With points A,B,C,D,E,F,H this gives a 5-partition of the triangle.

I'm not even sure that there aren't more points that can be added. I've
found at least several points that can be added if all the lengths are

Of course, this is not quite as magic as it might appear, since DE is
parallel to BC and DF is parallel to AC.


I have a fairly simple algorithm to search for small integer-sided
triangles which can be partitioned into two smaller integer-sided
triangles. To recap a part of my earlier message:

Given a triangle with sides in the proportion R:S:T, we want to divide
the T edge at an integer point so that the distance from this point to
the opposite vertex is also an integer. The parametric solution which I
derived is (written somewhat differently)

  D1 = (R+S+T)*(R-S+T)
  D2 = (S-T+R)*(T-R+S)
  D3 = (R+S+T)*(T-R+S)
  D4 = (S-T+R)*(R-S+T)

  D2*v < u < D3*v

  x = u^2 + D1*D2*v^2
  y = (u + D1*v)*(u - D2*v)
  z = 4T*u*v
  T*z-y = (D4*v + u)*(D3*v - u)

corresponding to the partition

        / \ .
       /   \  .
   R*z/     \   .S*z
     /      x\    .
    /         \     .
   /           \      .
        y         T*z-y

As I noted before, any common divisor of x,y,z can be factored out. The
perimeter of this triangle is (R+S+T)*z, thus for any given values of
R,S,T, the solution with the smallest perimeter will be the one with the
smallest value of z. Apart from the issue of common factors, this
implies that u and v should be chosen to be as small as possible. Now
suppose that p is a common prime divisor of y and z. Then p also divides
T*z-y. Thus, p must divide one of the factors u + D1*v or u - D2*v of y,
and also one of the factors D4*v + u and D3*v - u of T*z-y. If p divides
u + D1*v and D4*v + u, then it also divides (D1-D4)*v. If it divides v,
then it also divides u, thus assuming u and v are coprime, p must divide
D1-D4 = 2T*(R-S+T). Using the other possible pairs of factors, we can
conclude that p must divide one of

  D1-D4 = 2T*(R-S+T)
  D1+D3 = 2T*(R+S+T)
  D3-D2 = 2T*(T-R+S)
  D4+D2 = 2T*(S-T+R)

If p divides D1*D2 = D3*D4, then it must also divide u. If p does not
divide u, then it must divide 2T and cannot divide R^2-S^2.

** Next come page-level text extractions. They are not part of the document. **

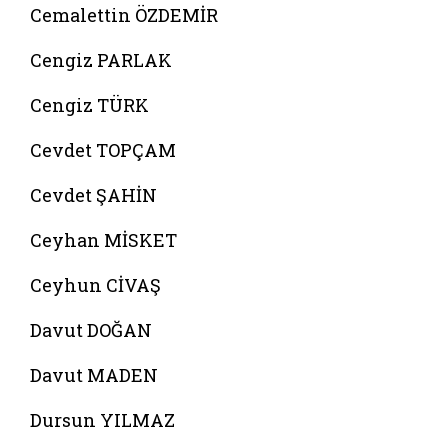
Cemalettin ÖZDEMİR
Cengiz PARLAK
Cengiz TÜRK
Cevdet TOPÇAM
Cevdet ŞAHİN
Ceyhan MİSKET
Ceyhun CİVAŞ
Davut DOĞAN
Davut MADEN
Dursun YILMAZ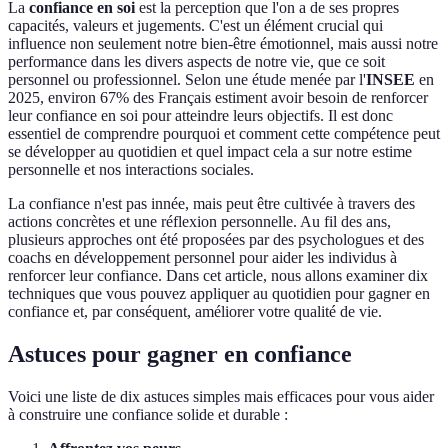
La
confiance en soi
est la perception que l'on a de ses propres
capacités, valeurs et jugements. C'est un élément crucial qui
influence non seulement notre bien-être émotionnel, mais aussi notre
performance dans les divers aspects de notre vie, que ce soit
personnel ou professionnel. Selon une étude menée par l'
INSEE
en
2025, environ 67% des Français estiment avoir besoin de renforcer
leur confiance en soi pour atteindre leurs objectifs. Il est donc
essentiel de comprendre pourquoi et comment cette compétence peut
se développer au quotidien et quel impact cela a sur notre estime
personnelle et nos interactions sociales.
La confiance n'est pas innée, mais peut être cultivée à travers des
actions concrètes et une réflexion personnelle. Au fil des ans,
plusieurs approches ont été proposées par des psychologues et des
coachs en développement personnel pour aider les individus à
renforcer leur confiance. Dans cet article, nous allons examiner dix
techniques que vous pouvez appliquer au quotidien pour gagner en
confiance et, par conséquent, améliorer votre qualité de vie.
Astuces pour gagner en confiance
Voici une liste de dix astuces simples mais efficaces pour vous aider
à construire une confiance solide et durable :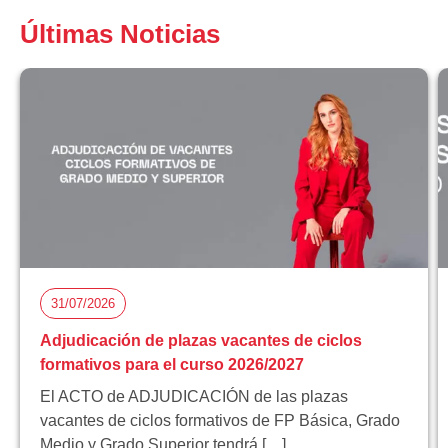
Últimas Noticias
31/07/2026
Adjudicación de plazas vacantes de ciclos
formativos para el curso 2026/2027
El ACTO de ADJUDICACIÓN de las plazas
vacantes de ciclos formativos de FP Básica, Grado
Medio y Grado Superior tendrá […]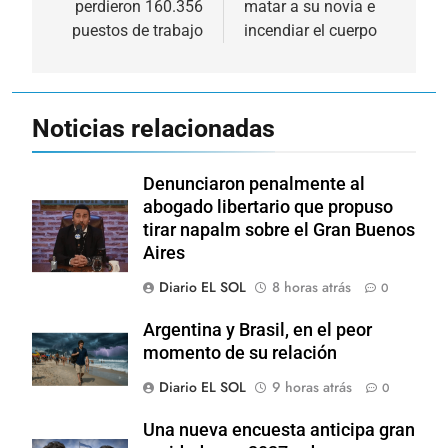
perdieron 160.356
matar a su novia e
puestos de trabajo
incendiar el cuerpo
Noticias relacionadas
Denunciaron penalmente al
abogado libertario que propuso
tirar napalm sobre el Gran Buenos
Aires
Diario EL SOL
8 horas atrás
0
Argentina y Brasil, en el peor
momento de su relación
Diario EL SOL
9 horas atrás
0
Una nueva encuesta anticipa gran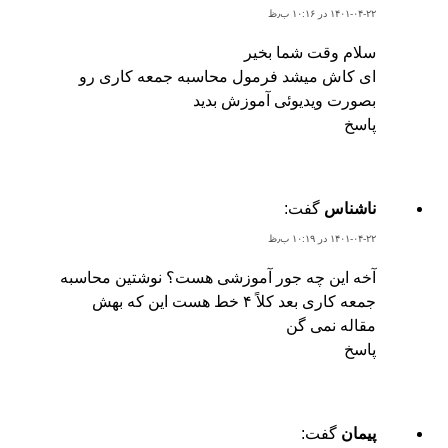
۱۴۰۱-۰۴-۲۲ در ۱۰:۱۶ ب٫ظ
سلام وقت شما بخیر
ای کاش میشد فرمول محاسبه جمعه کاری رو
بصورت ویدیوئی آموزش بدید
پاسخ
ناشناس
گفت:
۱۴۰۱-۰۴-۲۲ در ۱۰:۱۹ ب٫ظ
آخه این چه جور آموزشی هست؟ نوشتین محاسبه
جمعه کاری بعد کلاً ۴ خط هست این که بهش
مقاله نمی گن
پاسخ
پیمان
گفت: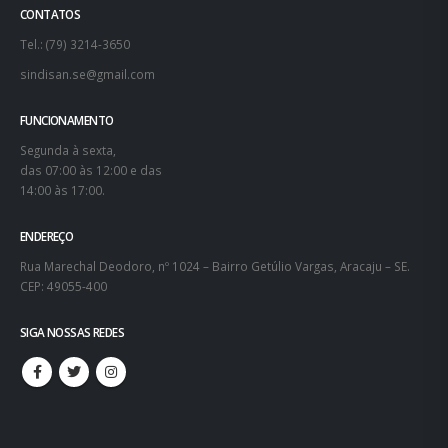
CONTATOS
Tel.: (79) 3214-3650
sindisan.se@gmail.com
FUNCIONAMENTO
Segunda à sexta,
das 07:00 às 12:00 e das
14:00 às 17:00.
ENDEREÇO
Rua Marechal Deodoro, nº 1024 – Bairro Getúlio Vargas, Aracaju – SE.
CEP: 49055-400
SIGA NOSSAS REDES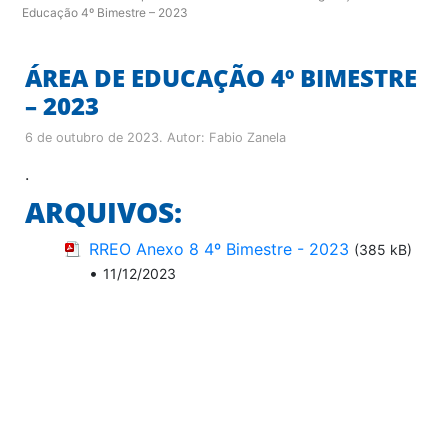
Educação 4º Bimestre – 2023
ÁREA DE EDUCAÇÃO 4º BIMESTRE
– 2023
6 de outubro de 2023
. Autor:
Fabio Zanela
.
ARQUIVOS:
RREO Anexo 8 4º Bimestre - 2023
(385 kB)
•
11/12/2023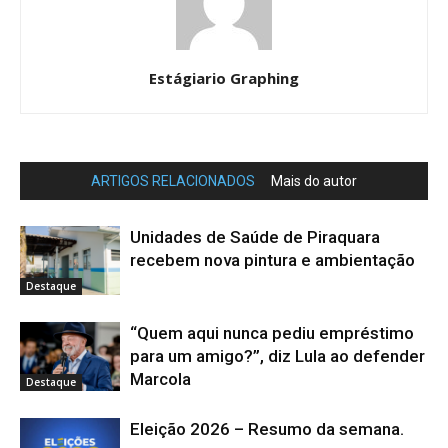
Estágiario Graphing
ARTIGOS RELACIONADOS
Mais do autor
Unidades de Saúde de Piraquara
recebem nova pintura e ambientação
Destaque
“Quem aqui nunca pediu empréstimo
para um amigo?”, diz Lula ao defender
Marcola
Destaque
Eleição 2026 – Resumo da semana.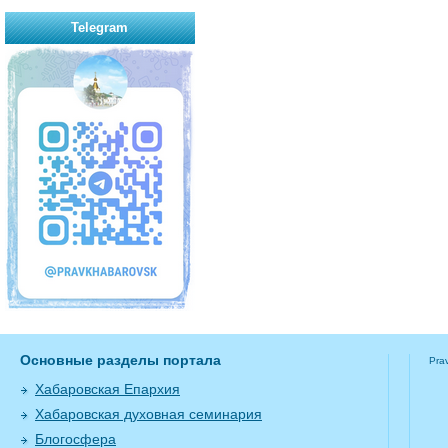
Telegram
Основные разделы портала
Pra
Хабаровская Епархия
Хабаровская духовная семинария
Блогосфера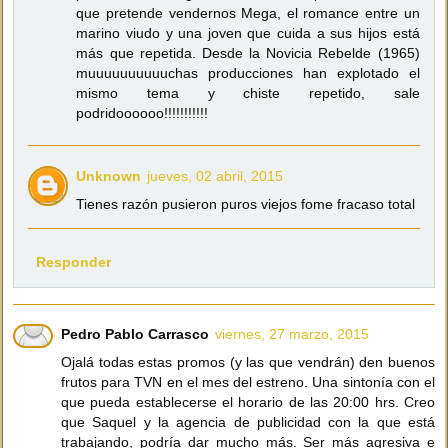
que pretende vendernos Mega, el romance entre un
marino viudo y una joven que cuida a sus hijos está
más que repetida. Desde la Novicia Rebelde (1965)
muuuuuuuuuuchas producciones han explotado el
mismo tema y chiste repetido, sale
podridoooooo!!!!!!!!!!!
Unknown
jueves, 02 abril, 2015
Tienes razón pusieron puros viejos fome fracaso total
Responder
Pedro Pablo Carrasco
viernes, 27 marzo, 2015
Ojalá todas estas promos (y las que vendrán) den buenos
frutos para TVN en el mes del estreno. Una sintonía con el
que pueda establecerse el horario de las 20:00 hrs. Creo
que Saquel y la agencia de publicidad con la que está
trabajando, podría dar mucho más. Ser más agresiva e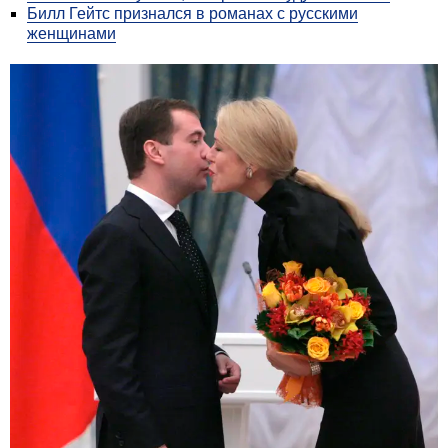
Билл Гейтс признался в романах с русскими
женщинами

I have chosen (for the moment) to ignore the primes dividing 2T. My
algorithm works as follows. For each divisor g of D1*D2, let u be the
smallest multiple of g which is larger than D1. If g is odd and u does
not have the same parity as D1*D2, then replace u by u+g; this ensures
that a factor of 4 can always be removed. If u is not less than D3, go
to the next iteration. Then let v = 1 and calculate x,y,z. Factor out
the gcd of x,y,z (which will always be a multiple of g). Find the result
for which the final value of z is smallest.

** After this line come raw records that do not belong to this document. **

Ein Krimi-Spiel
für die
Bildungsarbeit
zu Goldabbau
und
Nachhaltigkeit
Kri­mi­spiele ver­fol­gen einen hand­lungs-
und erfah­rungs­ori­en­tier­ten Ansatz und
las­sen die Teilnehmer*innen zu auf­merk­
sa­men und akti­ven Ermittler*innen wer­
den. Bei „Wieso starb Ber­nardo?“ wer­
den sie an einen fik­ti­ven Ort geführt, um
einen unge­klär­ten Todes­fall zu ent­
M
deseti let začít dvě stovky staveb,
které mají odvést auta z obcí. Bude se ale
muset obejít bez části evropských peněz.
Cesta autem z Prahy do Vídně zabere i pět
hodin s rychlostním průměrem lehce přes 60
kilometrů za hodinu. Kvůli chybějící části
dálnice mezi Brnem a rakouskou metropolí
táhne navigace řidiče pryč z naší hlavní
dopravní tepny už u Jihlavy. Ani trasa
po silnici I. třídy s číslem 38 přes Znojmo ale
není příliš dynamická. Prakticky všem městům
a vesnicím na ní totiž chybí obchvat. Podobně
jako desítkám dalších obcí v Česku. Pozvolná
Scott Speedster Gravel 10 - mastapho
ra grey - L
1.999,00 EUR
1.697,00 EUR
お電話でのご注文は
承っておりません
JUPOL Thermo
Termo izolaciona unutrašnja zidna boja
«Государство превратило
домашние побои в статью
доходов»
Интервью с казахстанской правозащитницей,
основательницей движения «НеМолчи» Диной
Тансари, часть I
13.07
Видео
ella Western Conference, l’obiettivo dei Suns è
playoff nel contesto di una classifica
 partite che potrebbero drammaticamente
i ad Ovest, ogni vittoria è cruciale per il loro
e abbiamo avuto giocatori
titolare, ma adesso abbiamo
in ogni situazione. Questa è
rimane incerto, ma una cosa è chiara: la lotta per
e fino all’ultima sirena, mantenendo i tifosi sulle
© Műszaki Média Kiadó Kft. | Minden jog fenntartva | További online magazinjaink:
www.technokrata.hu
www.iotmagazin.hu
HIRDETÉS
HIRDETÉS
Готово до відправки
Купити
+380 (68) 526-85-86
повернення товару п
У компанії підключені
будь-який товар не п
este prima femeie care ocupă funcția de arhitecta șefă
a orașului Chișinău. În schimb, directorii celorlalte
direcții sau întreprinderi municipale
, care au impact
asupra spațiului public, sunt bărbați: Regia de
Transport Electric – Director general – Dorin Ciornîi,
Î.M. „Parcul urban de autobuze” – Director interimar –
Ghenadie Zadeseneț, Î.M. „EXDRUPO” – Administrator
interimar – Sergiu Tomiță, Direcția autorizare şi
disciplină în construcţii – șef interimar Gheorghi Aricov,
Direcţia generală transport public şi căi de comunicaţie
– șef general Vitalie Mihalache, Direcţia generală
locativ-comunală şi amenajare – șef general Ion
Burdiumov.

I have found several new results with this algorithm. This includes a
2-partition smaller than the [7,7,13] or [6,8,10], namely that the
[6,4,5] triangle can be partitioned into a [6,4,4] and a [4,4,1]. This
is obtained from the above using R:S:T = 6:4:5 and (u,v) = (35,1). There
is also a 4-partition constructible as follows. Start with triangle ABC

  AB = 15
  AC = 18
  BC = 12

Add D on AB so that

  AD = 12
  DB = 3
  CD = 12

Add E on AC so that

  AE = 10
  EC = 8
  DE = 8

Add F on AD so that

  AF = 3
  FD = 9
  EF = 8

The resulting triangles are pairwise dissimilar, albeit three of them
are isosceles and ADE is similar to ACB.

It is also possible to add another point G on AE with

  AG = 2
  GE = 8
  FG = 2

but there are two pairs of similar triangles here.

All of these results have been derived from triangles similar to
[6,5,4], which appears to be an amazingly good source of solutions.


Of course, there is one other aspect of the 4-partition problem that I
haven't attempted to approach yet. A triangle can also be 4-partitioned
by choosing one point  on each edge and drawing the three edges
connecting these points. I'm not sure even how to begin analyzing this
type of 4-partition.

This raises an interesting question. The 4-partitions that I have
analyzed are all created by applying the following operation three

  O1. Draw a line from a vertex of a triangle to a point on the opposite

As noted above, this does not generate all possible partitions of a
triangle into smaller triangles. We need at least one other operation:

  O2. Choose one point on each edge of a triangle and draw the three
edges connecting these points.

Are these two operations sufficient to construct all possible partitions
of a triangle into smaller triangles, or is there a partition that
cannot be constructed in this way?